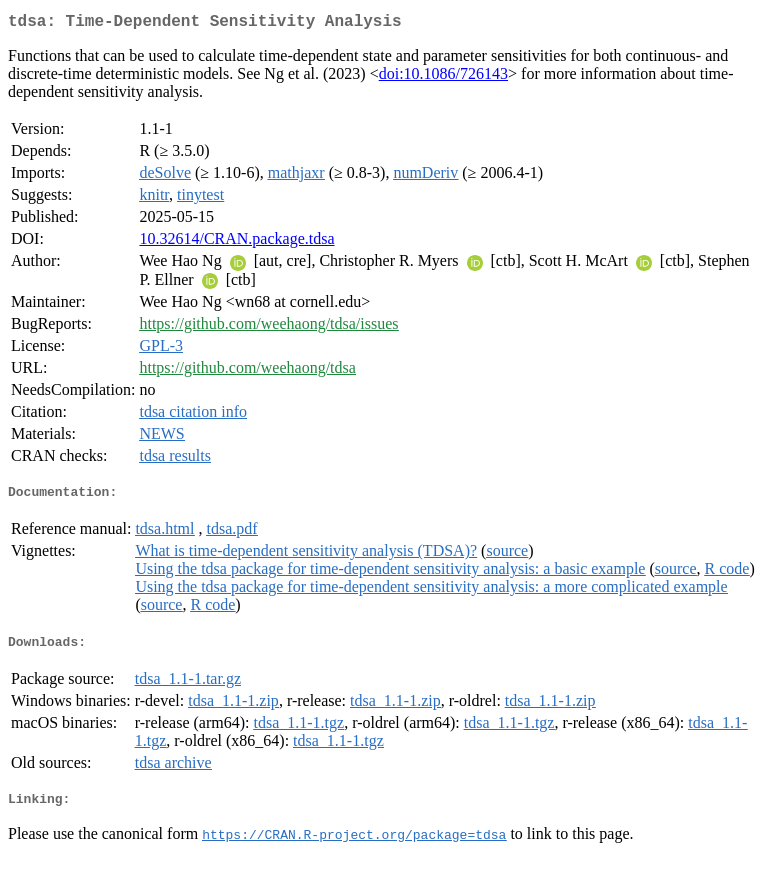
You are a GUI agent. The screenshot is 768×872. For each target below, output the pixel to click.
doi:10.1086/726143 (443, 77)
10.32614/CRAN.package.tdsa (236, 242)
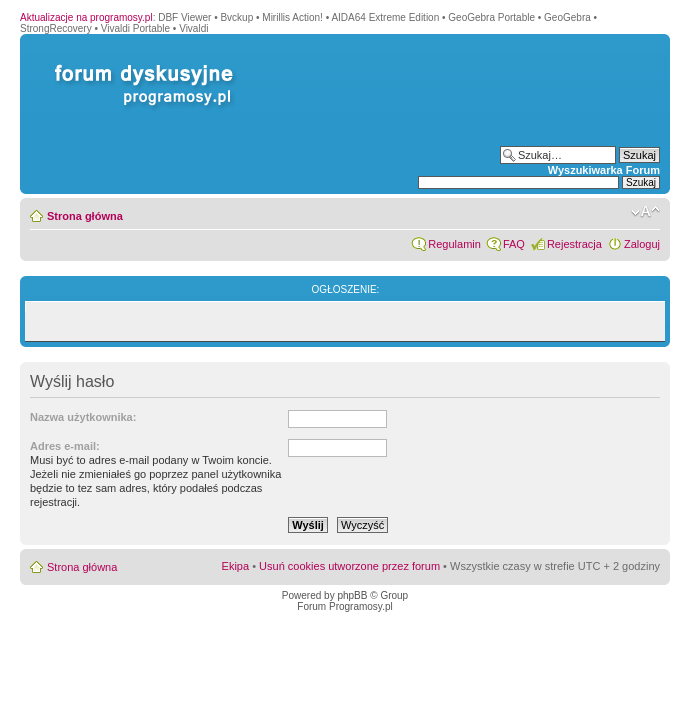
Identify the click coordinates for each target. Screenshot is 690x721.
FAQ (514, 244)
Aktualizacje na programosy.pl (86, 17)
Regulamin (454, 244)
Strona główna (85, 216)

--

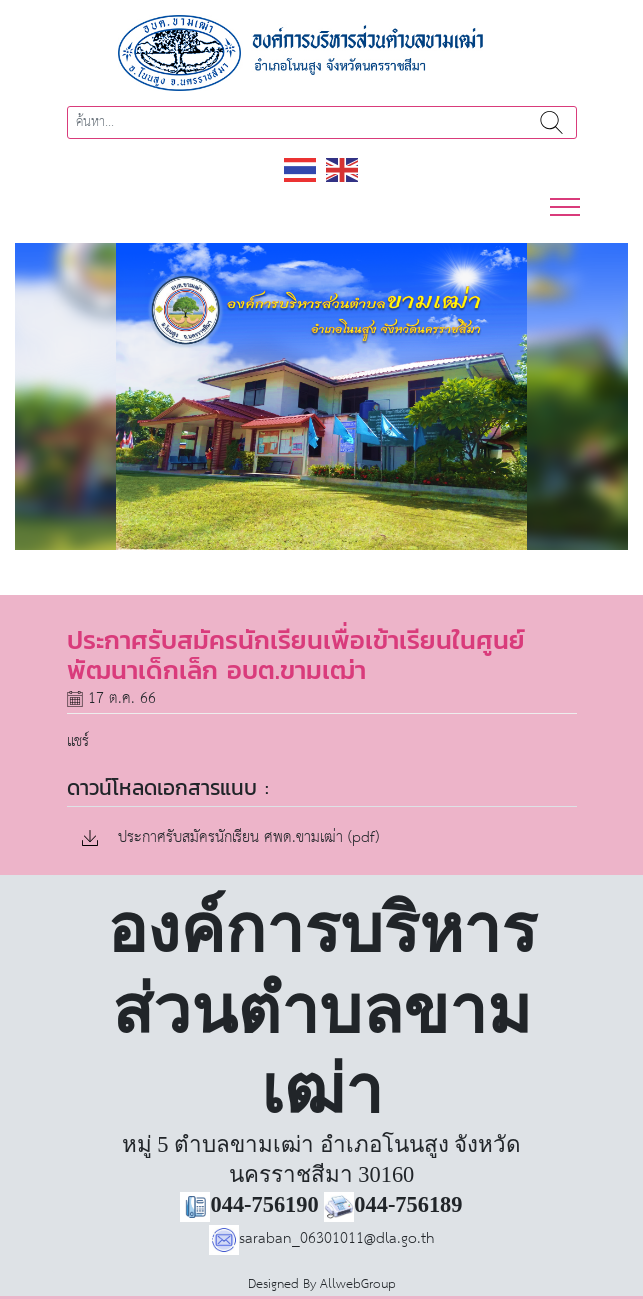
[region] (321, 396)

▸ Requirement
Starting with the line above that holds "Identify the click" and stopping with the line that holds "Strona główna (85, 216)", reproduce each line exactly, omitting all other lines.

▸ Answer space
Identify the click coordinates for each target. Screenshot is 690x721.
FAQ (514, 244)
Aktualizacje na programosy.pl (86, 17)
Regulamin (454, 244)
Strona główna (85, 216)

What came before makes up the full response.